J’occupe le poste d’assistante chef de projet digital. Concrètement, mon rôle est de coordonner toutes les activations Cartier sur les plateformes sociales à l’international. Si ça ne vous parle toujours pas c’est normal. Cartier est présent à l’international mais le HQ (head quarter) est en France, c’est donc à nous que les différents marchés se réfèrent pour tout ce qui concerne les demandes de contenus ou encore la validation des contenus qu’ils produisent parfois en interne. 

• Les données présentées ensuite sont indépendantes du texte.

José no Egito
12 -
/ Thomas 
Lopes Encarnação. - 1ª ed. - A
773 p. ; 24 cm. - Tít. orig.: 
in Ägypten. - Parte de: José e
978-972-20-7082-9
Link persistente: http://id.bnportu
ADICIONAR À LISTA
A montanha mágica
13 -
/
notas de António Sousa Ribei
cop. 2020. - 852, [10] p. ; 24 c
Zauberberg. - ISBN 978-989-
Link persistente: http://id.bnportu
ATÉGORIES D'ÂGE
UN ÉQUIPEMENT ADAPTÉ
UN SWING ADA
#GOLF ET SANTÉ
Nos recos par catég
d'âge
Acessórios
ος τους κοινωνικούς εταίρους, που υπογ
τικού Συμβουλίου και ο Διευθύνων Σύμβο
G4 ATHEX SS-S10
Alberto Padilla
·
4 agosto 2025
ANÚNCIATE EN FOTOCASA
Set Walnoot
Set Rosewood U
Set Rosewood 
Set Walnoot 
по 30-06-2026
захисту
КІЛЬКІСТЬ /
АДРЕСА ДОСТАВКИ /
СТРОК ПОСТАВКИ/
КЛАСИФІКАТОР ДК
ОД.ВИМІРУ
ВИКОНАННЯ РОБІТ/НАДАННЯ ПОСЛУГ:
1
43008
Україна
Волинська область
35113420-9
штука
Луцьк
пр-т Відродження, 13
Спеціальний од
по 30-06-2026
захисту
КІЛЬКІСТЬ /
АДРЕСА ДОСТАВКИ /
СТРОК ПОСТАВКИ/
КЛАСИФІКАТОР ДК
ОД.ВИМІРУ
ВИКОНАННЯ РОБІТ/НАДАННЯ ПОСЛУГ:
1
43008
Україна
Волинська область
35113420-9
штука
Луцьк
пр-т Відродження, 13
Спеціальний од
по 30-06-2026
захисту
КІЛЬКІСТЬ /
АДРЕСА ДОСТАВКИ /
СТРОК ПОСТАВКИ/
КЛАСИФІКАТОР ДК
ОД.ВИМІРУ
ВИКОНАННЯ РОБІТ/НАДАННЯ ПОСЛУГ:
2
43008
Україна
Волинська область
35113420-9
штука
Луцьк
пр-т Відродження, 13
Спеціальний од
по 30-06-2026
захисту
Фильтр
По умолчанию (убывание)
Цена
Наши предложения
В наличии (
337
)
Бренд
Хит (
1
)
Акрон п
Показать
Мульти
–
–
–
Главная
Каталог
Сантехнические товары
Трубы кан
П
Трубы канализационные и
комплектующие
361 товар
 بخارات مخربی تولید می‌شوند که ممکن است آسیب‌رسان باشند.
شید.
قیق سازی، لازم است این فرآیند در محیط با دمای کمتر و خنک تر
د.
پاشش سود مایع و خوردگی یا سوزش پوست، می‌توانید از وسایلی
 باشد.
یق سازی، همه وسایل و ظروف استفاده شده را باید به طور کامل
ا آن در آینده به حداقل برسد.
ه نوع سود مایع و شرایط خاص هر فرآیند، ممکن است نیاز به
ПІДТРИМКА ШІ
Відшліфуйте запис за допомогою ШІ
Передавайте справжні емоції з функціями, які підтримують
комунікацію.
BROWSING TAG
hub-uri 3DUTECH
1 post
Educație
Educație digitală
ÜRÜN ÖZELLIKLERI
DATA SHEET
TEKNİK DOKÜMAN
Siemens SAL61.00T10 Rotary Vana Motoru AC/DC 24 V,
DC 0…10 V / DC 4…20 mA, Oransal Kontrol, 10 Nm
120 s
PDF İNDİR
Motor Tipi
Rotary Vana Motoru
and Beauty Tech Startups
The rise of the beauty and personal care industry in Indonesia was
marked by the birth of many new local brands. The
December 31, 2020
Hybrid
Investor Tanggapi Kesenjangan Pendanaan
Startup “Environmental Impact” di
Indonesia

On sait que chaque pays n’a pas les mêmes intérêts, ne poussent pas les mêmes choses au même moment parce que ce qui marchera aux Emirats Arabe Unis ne marchera peut-être pas en Chine ou au Japon, pour autant on essaie d’être le plus cohérent possible sur toutes nos plateformes digitales et de ne pas avoir des messages qui aillent à l’encontre les uns des autres.

Nous avons des « call » très fréquents avec les différents marchés qui nous tiennent au courant des évènements qui vont avoir lieu dans leurs pays, des campagnes qu’ils vont pousser en social. De notre côté on s’assure que c’est bien dans l’esprit de Cartier.

En parallèle de cette mission, je fais des analyses, reporting de nos campagnes sur les différentes plateformes sociales afin de voir ce qui a marché ou non, et voir comment on peut s’améliorer. 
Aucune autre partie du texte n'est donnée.